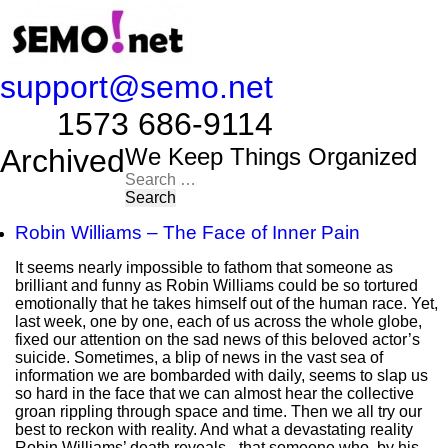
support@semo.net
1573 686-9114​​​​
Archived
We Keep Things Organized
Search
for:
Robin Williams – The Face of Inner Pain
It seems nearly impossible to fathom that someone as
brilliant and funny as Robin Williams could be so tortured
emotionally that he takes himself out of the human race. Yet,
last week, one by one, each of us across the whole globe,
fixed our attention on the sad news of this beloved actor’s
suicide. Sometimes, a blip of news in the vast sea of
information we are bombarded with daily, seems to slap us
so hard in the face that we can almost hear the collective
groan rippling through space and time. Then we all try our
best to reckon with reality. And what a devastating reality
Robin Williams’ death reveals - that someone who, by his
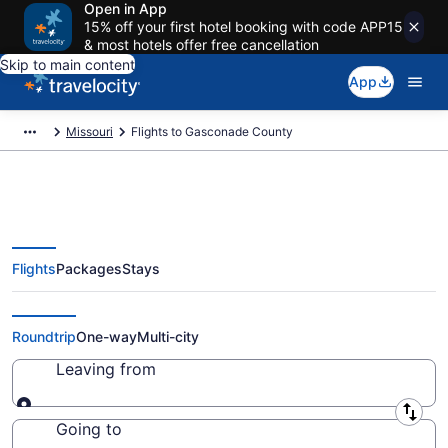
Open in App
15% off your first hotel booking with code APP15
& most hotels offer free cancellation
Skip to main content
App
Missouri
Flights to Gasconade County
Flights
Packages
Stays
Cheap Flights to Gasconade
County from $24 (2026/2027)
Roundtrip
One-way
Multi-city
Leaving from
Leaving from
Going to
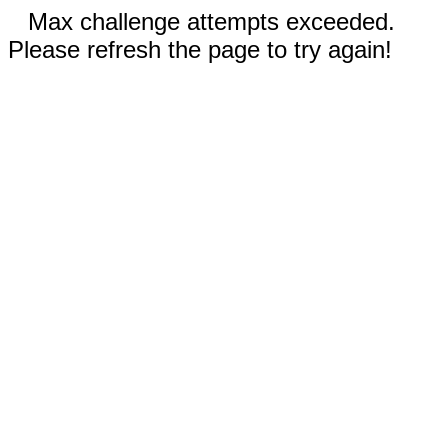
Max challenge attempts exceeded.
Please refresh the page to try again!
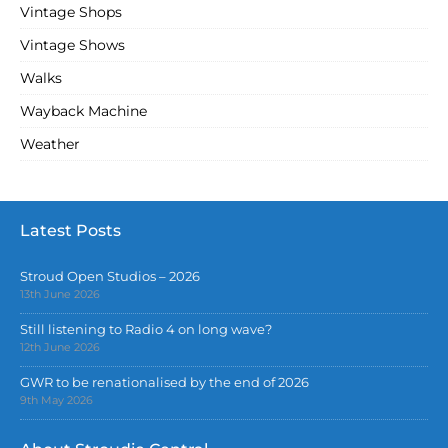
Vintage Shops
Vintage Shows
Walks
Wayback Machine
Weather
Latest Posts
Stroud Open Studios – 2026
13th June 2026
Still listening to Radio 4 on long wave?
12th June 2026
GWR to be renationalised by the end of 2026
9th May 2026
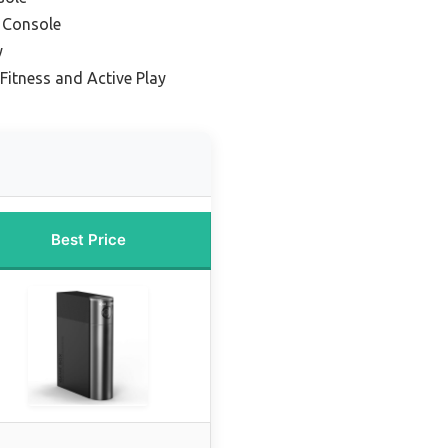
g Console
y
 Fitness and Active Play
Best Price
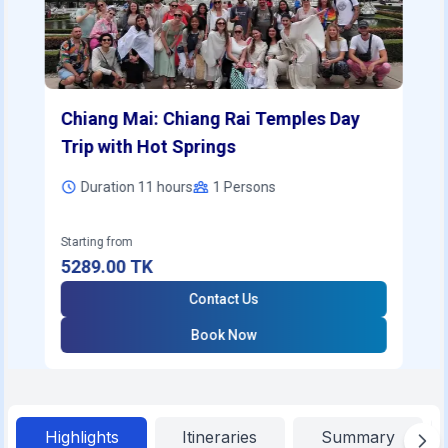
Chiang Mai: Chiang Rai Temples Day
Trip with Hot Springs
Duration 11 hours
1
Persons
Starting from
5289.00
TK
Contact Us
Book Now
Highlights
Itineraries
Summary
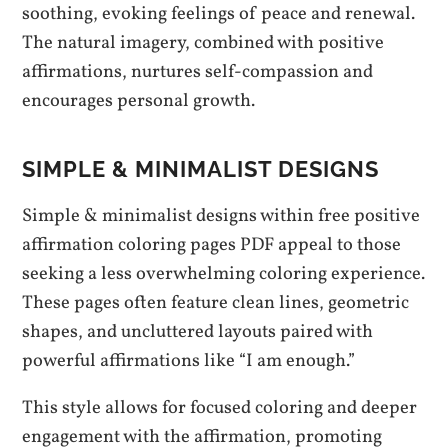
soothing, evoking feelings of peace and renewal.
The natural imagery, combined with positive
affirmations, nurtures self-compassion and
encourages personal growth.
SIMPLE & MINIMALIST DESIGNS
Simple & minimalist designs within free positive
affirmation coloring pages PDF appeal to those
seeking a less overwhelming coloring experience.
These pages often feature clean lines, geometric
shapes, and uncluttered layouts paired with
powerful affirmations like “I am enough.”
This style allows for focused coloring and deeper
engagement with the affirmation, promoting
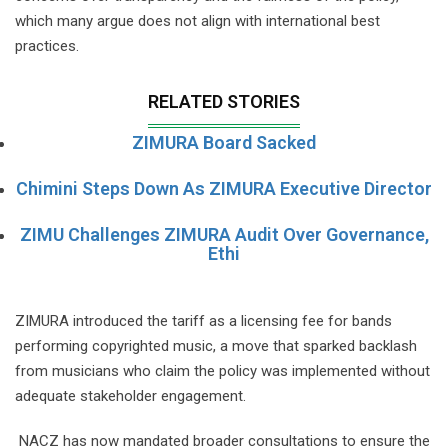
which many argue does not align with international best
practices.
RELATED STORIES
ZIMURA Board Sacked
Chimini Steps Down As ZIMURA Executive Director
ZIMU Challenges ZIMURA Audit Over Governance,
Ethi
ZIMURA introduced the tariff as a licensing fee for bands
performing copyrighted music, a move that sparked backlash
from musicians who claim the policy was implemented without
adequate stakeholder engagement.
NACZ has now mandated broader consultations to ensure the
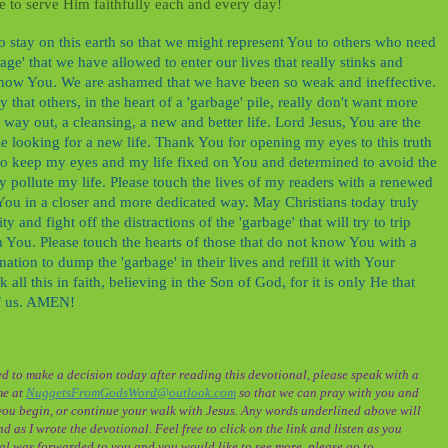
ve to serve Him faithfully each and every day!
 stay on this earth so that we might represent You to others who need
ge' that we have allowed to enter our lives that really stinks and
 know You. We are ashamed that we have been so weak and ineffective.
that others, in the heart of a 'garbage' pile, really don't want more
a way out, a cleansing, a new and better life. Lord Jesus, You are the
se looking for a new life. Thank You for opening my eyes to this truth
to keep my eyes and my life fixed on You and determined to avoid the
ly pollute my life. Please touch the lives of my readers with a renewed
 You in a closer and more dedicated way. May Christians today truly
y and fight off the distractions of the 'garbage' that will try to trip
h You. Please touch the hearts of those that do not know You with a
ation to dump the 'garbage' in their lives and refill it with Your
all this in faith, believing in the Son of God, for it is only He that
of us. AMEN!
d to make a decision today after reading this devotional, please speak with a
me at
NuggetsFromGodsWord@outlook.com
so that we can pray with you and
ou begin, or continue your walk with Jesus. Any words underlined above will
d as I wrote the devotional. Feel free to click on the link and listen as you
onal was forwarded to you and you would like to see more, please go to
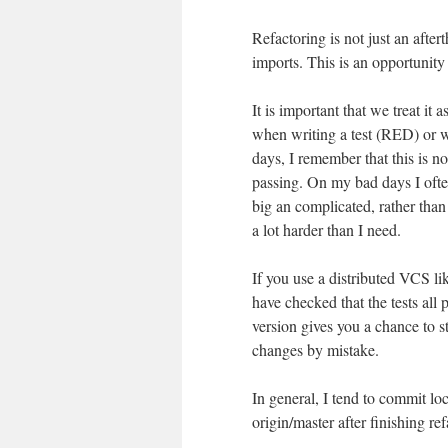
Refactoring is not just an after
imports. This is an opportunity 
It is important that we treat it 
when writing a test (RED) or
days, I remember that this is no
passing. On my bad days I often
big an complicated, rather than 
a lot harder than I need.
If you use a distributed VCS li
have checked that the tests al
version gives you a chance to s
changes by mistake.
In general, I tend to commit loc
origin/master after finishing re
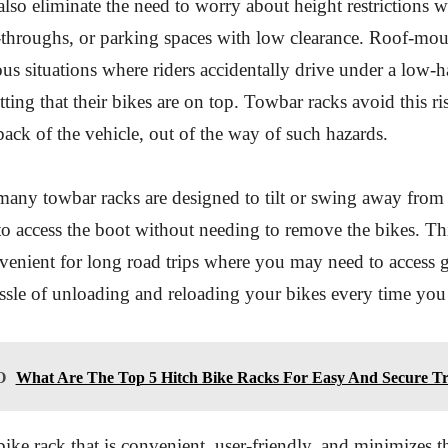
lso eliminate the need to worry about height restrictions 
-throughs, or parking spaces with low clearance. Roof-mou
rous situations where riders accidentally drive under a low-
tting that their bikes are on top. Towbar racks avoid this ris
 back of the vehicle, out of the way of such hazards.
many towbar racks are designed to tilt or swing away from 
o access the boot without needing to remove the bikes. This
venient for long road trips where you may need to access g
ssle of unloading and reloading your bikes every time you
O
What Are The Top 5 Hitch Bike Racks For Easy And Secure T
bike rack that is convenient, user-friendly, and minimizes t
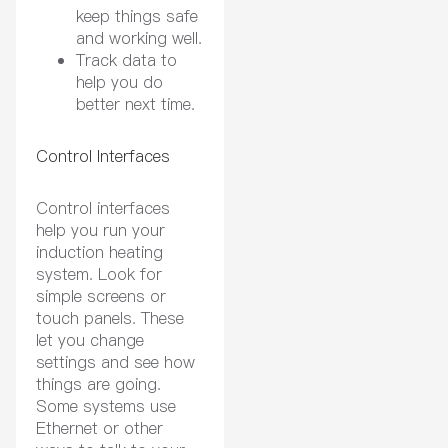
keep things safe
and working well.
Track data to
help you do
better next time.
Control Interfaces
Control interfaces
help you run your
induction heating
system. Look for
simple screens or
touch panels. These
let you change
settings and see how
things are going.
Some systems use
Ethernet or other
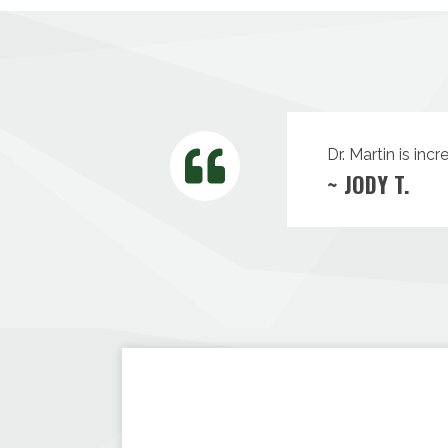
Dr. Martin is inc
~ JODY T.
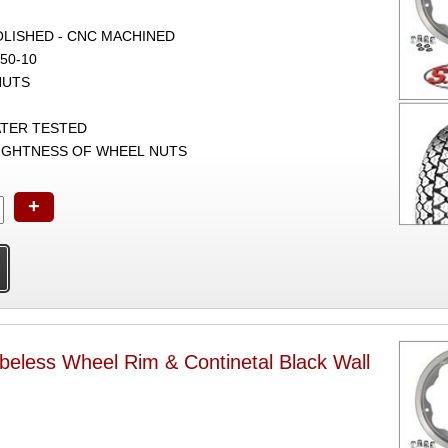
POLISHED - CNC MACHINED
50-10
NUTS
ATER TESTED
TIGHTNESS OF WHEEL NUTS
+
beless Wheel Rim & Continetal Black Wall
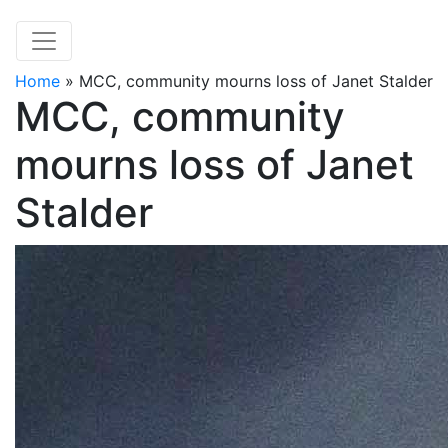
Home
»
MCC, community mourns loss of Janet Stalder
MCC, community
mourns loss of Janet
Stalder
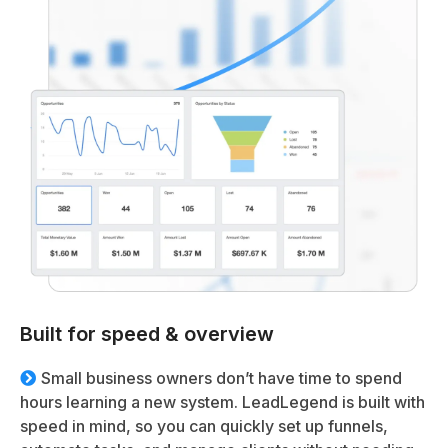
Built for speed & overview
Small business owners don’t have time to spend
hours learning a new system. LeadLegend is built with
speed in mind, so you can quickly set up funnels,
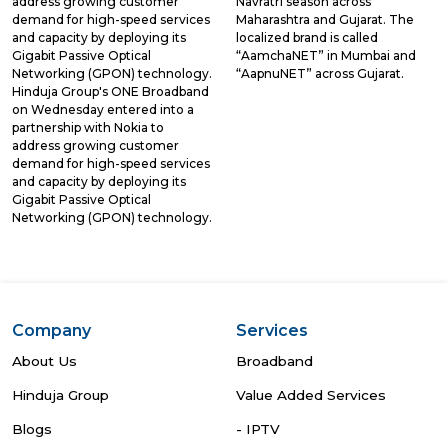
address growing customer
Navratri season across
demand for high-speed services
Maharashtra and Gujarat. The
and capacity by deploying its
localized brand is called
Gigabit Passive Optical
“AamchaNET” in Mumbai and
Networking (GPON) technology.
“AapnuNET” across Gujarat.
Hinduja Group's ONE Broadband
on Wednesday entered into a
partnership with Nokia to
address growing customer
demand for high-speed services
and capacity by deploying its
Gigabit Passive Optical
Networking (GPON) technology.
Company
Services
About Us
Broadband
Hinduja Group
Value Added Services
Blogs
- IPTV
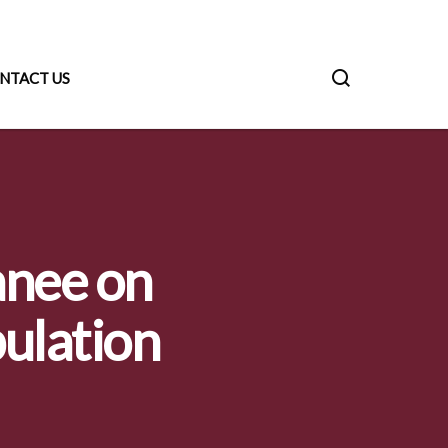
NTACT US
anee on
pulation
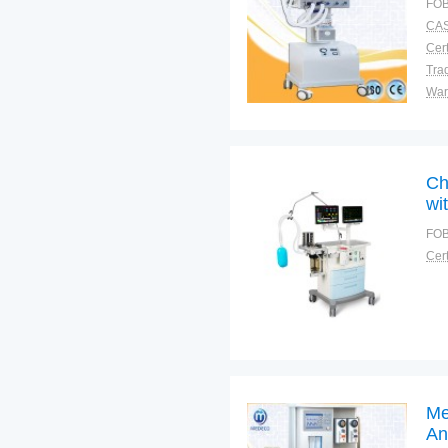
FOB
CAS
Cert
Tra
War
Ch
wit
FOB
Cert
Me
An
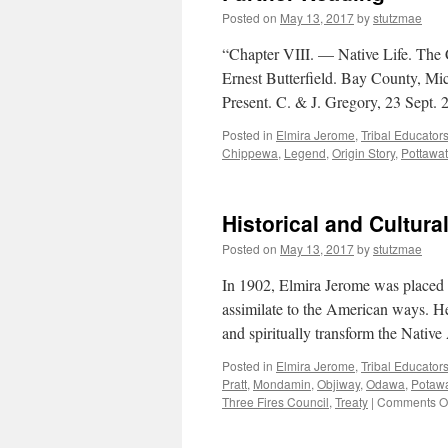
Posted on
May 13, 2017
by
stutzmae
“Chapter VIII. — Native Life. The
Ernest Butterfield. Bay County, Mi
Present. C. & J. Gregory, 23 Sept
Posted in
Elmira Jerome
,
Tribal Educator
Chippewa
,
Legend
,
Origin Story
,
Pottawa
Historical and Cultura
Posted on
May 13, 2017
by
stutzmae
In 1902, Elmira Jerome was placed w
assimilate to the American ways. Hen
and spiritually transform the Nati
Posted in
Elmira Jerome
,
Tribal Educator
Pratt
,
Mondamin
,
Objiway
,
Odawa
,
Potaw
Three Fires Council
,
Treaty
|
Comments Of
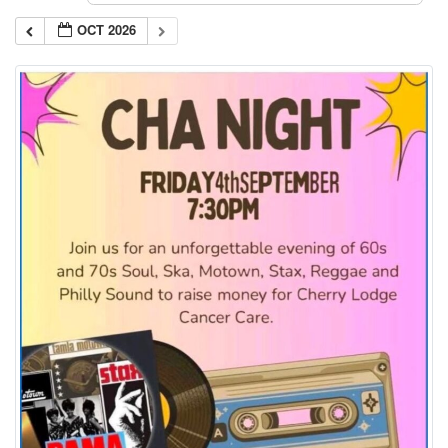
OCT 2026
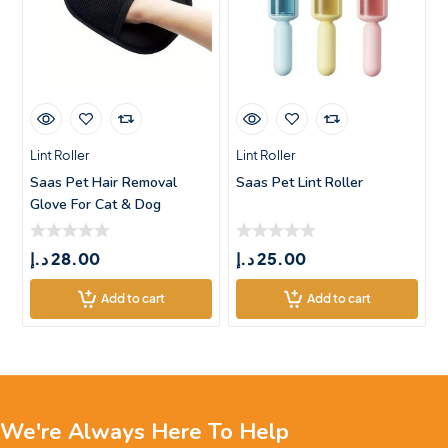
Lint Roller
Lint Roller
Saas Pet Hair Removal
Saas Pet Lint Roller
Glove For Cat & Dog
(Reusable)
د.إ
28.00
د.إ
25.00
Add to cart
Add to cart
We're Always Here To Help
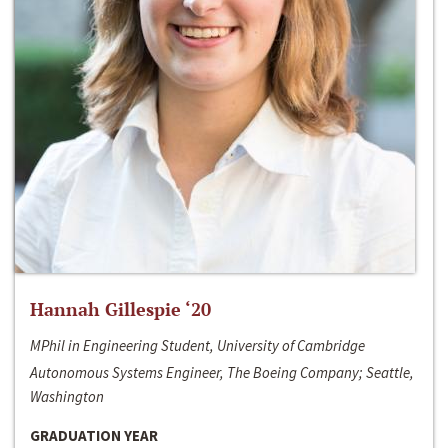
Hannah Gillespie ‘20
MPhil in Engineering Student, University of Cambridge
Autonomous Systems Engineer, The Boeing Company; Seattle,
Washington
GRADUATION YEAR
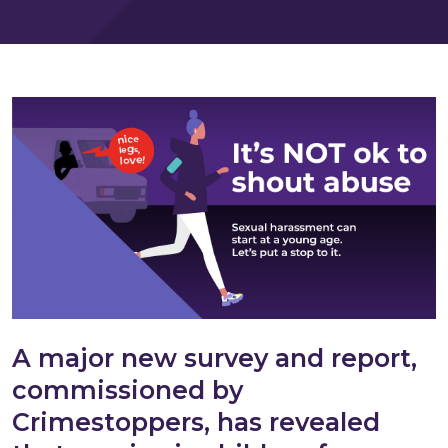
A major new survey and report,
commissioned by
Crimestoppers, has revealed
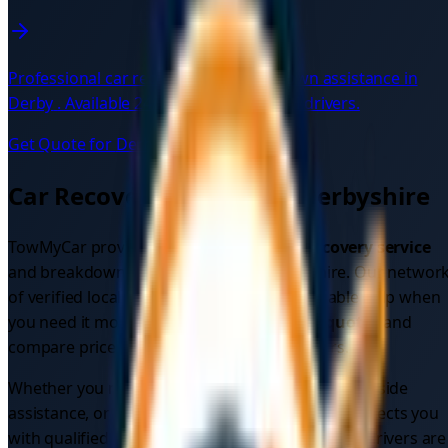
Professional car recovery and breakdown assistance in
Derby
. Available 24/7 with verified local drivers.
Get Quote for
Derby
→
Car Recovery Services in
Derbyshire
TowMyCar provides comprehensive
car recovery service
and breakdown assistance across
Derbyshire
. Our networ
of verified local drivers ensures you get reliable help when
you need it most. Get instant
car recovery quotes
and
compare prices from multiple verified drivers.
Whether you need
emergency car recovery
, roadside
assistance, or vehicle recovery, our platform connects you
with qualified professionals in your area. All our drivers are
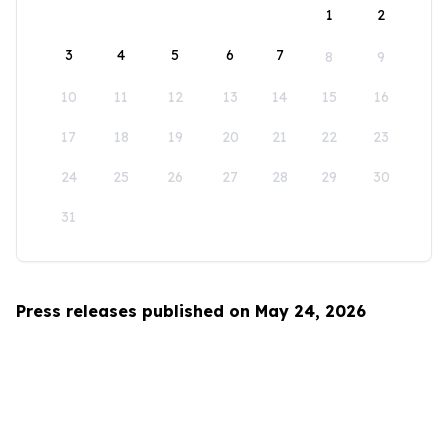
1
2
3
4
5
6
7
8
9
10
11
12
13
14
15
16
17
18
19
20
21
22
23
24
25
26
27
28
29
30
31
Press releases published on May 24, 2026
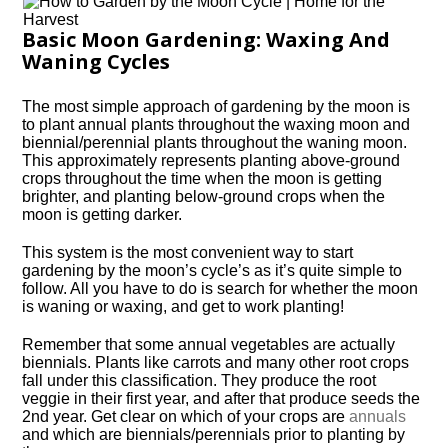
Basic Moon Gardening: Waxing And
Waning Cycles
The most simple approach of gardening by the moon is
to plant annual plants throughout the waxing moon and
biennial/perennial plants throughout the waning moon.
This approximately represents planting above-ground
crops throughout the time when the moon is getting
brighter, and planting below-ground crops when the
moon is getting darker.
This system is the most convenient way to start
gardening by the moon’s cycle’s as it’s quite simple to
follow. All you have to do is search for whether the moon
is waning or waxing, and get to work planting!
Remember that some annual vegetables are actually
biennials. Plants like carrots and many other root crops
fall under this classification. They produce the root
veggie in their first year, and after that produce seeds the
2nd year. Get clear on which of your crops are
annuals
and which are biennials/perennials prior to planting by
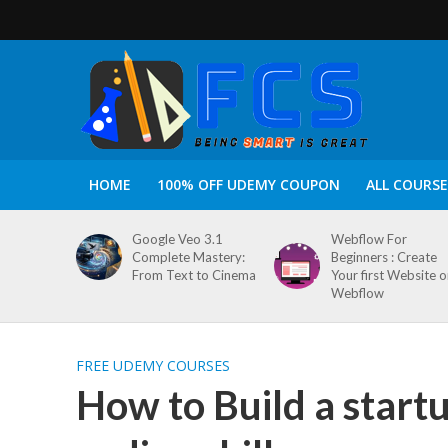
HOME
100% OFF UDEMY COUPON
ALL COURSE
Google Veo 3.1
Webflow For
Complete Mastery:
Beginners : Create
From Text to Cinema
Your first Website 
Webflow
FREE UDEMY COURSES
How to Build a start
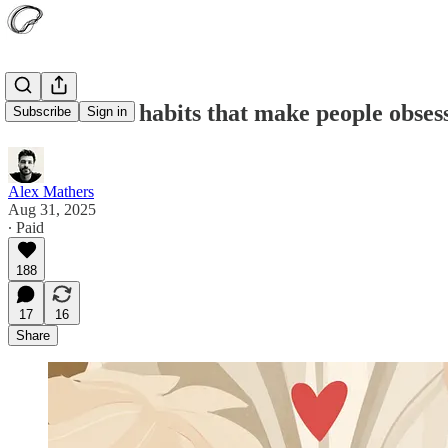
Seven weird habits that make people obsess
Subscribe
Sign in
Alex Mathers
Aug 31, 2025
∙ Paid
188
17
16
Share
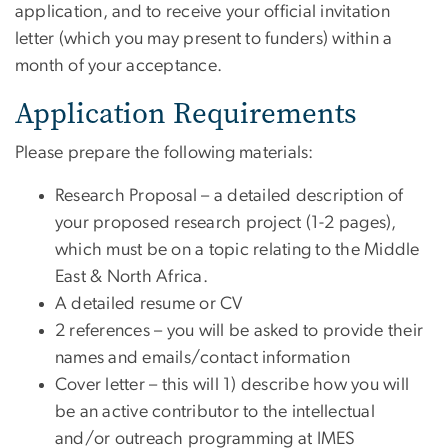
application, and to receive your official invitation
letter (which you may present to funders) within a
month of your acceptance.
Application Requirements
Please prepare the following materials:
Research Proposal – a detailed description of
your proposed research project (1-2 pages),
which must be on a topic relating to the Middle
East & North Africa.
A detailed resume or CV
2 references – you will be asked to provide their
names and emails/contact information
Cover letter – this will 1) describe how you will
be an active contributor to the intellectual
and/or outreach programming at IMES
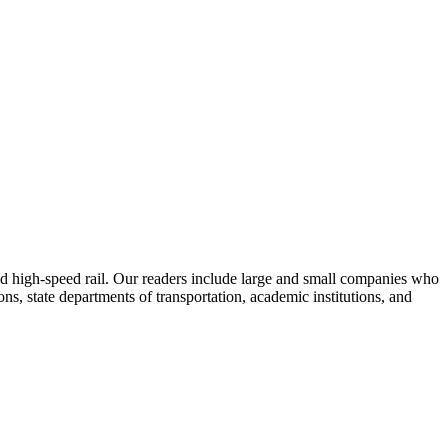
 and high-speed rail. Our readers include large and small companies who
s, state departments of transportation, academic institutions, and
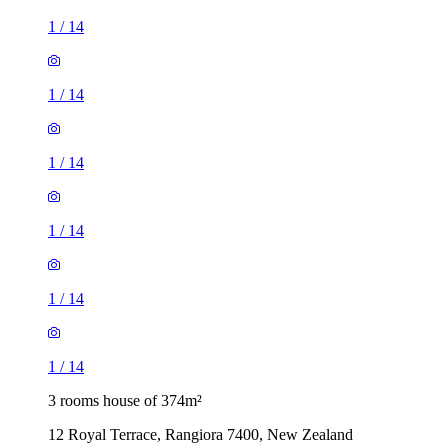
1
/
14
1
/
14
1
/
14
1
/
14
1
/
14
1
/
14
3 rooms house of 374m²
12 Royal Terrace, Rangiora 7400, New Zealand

How to complete this task:
Your copy should hold the lines from the one with "How to Build a start" up to and including the one with "Cover letter –", exactly as in the data above, and no pictures.

Exercise solution:
How to Build a start
Seven weird habits that make people obsess
Subscribe
Sign in
Alex Mathers
Aug 31, 2025
∙ Paid
188
17
16
Share
application, and to receive your official invitation
letter (which you may present to funders) within a
month of your acceptance.
Application Requirements
Please prepare the following materials:
Research Proposal – a detailed description of
your proposed research project (1-2 pages),
which must be on a topic relating to the Middle
East & North Africa.
A detailed resume or CV
2 references – you will be asked to provide their
names and emails/contact information
Cover letter – this will 1) describe how you will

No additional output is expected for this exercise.